Comissão de ética do RS penaliza dirigentes da Fundação Piratini
A Comissão Estadual de Ética do Sindicato dos Jornalistas do Rio Grande do Sul aplicou a pena de advertência ao presidente da Fundação Cultural Piratini (TVE e FM Cultura), jornalista Ricardo Azeredo, e de suspensão temporária por um período de seis meses ao diretor de Programação da emissora, jornalista Pedro Macedo, nos termos do Código de Ética da categoria. Decorridos todos os prazos e superadas as instâncias de recursos do processo, iniciado há aproximadamente um ano, a decisão foi tomada pública atendendo à recomendação do Código de Ética. A punição deve-se à representação feita pela jornalista Elisabete Lacerda, funcionária da Fundação, de que, além de praticarem assédio moral, os dirigentes censuram matéria produzida por ela sobre a saída da então secretária Estadual de Transparência, Mercedes Rodrigues, que se demitiu após três meses no cargo.

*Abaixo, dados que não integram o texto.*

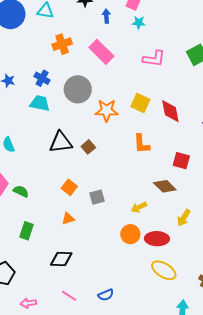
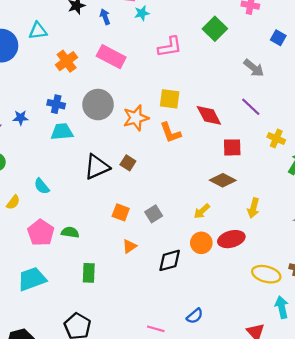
red diamond: (170, 111) -> (209, 115), moved
orange L-shape: (142, 144) -> (170, 133), moved
black diamond: (61, 259) -> (170, 260), moved
yellow ellipse: (164, 270) -> (266, 274), moved

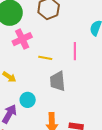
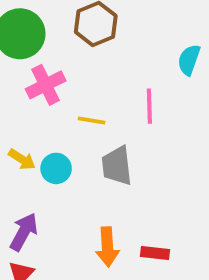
cyan circle: (28, 100) -> (56, 168), moved

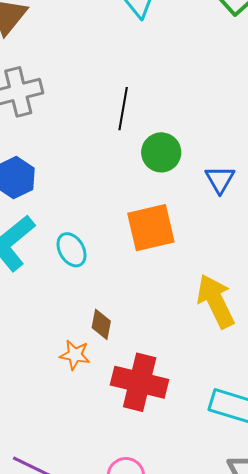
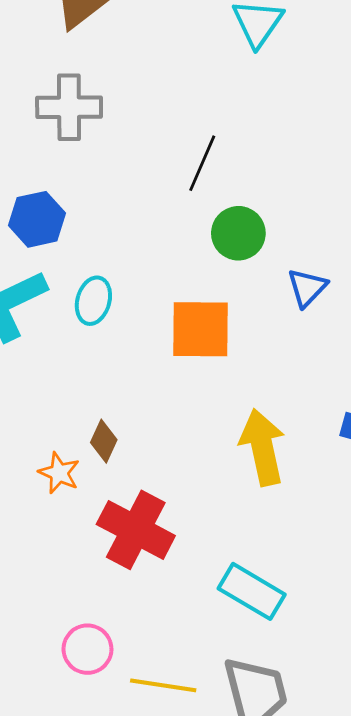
cyan ellipse: (72, 250) -> (93, 301), moved, turned 32

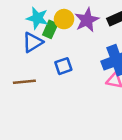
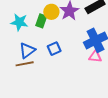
cyan star: (37, 18) -> (19, 22), moved
blue triangle: (33, 42) -> (27, 50), moved

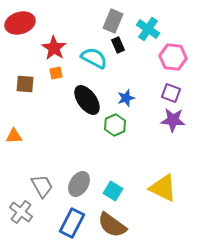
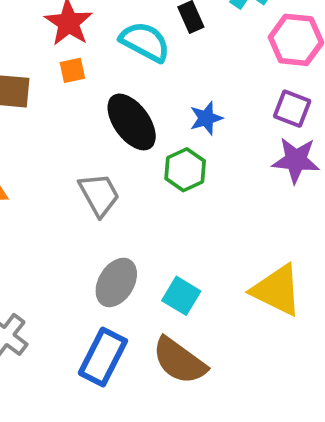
gray trapezoid: (42, 186) -> (99, 195), moved

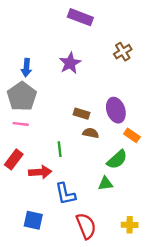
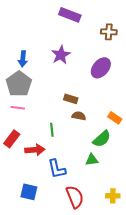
brown cross: (123, 52) -> (109, 32), moved, turned 35
purple ellipse: (116, 110) -> (101, 68), moved, turned 60

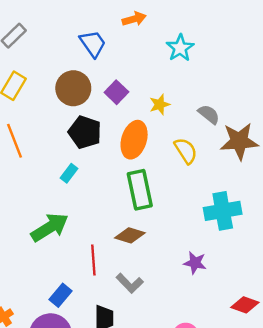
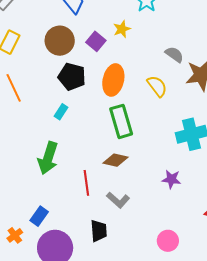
yellow star: (160, 105) -> (122, 29), moved
green arrow: (50, 227) -> (48, 158), turned 144
blue rectangle: (61, 295) -> (39, 216), moved

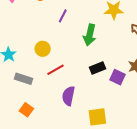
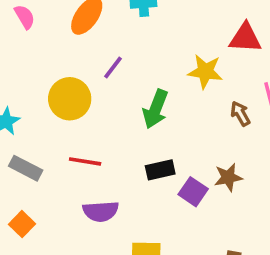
yellow circle: (43, 49) -> (70, 99), moved, size x1.5
red line: (56, 70) -> (85, 161), turned 30
purple semicircle: (68, 96) -> (101, 211), turned -114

Comissão aprova projeto que prevê seguro para jornalista em áreas de conflito
O Projeto de Lei nº 5.177/05, do deputado Celso Russomanno (PP-SP), que obriga as empresas jornalísticas a contratar seguro de vida, com cobertura nos casos de riscos de morte e invalidez, para jornalistas profissionais que atuam ou forem transferidos para áreas de conflito, foi aprovado na Comissão de Seguridade Social e Família da Câmara dos Deputados. O valor do seguro, no entanto, foi reduzido dos mil salários mínimos (R$ 465 mil), previsto no projeto original, para 250 salários mínimos (R$ 116.250, em valores atuais). O projeto ainda será apreciado pelas Comissões de Trabalho, de Administração e Serviço Público, e de Constituição e Justiça e de Cidadania.